**What you need to do:** Go over the data and keep only the lines that include "Burić".
○ ○ ○ ○ ○
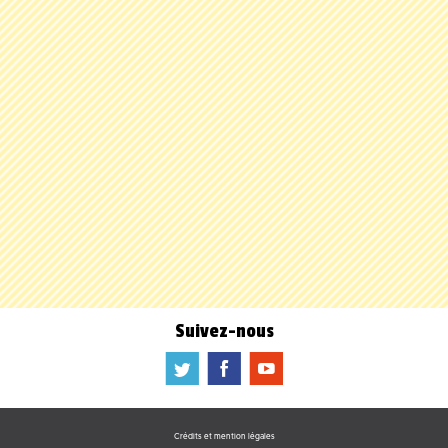
Suivez-nous
a
b
f
Crédits et mention légales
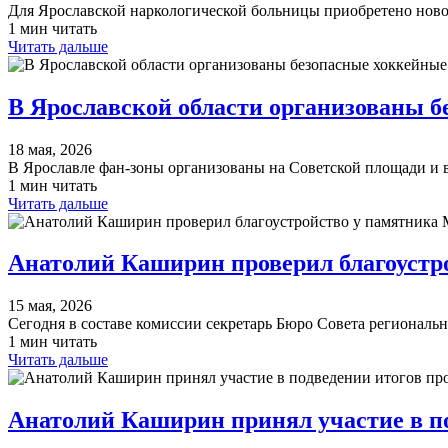
Для Ярославской наркологической больницы приобретено нов
1 мин читать
Читать дальше
В Ярославской области организованы 
18 мая, 2026
В Ярославле фан-зоны организованы на Советской площади и
1 мин читать
Читать дальше
Анатолий Каширин проверил благоустр
15 мая, 2026
Сегодня в составе комиссии секретарь Бюро Совета региональ
1 мин читать
Читать дальше
Анатолий Каширин принял участие в по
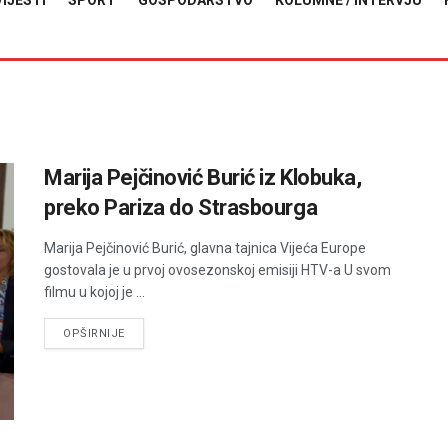
VIJESTI
SPORT
GOSPODARSTVO
KOLUMNE / INTERVJU
ć
Marija Pejčinović Burić iz Klobuka,
preko Pariza do Strasbourga
Marija Pejčinović Burić, glavna tajnica Vijeća Europe
gostovala je u prvoj ovosezonskoj emisiji HTV-a U svom
filmu u kojoj je ...
DETAILS
OPŠIRNIJE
○ ○ ○ ○ ○
**Solution for this exercise:**
Marija Pejčinović Burić iz Klobuka,
Marija Pejčinović Burić, glavna tajnica Vijeća Europe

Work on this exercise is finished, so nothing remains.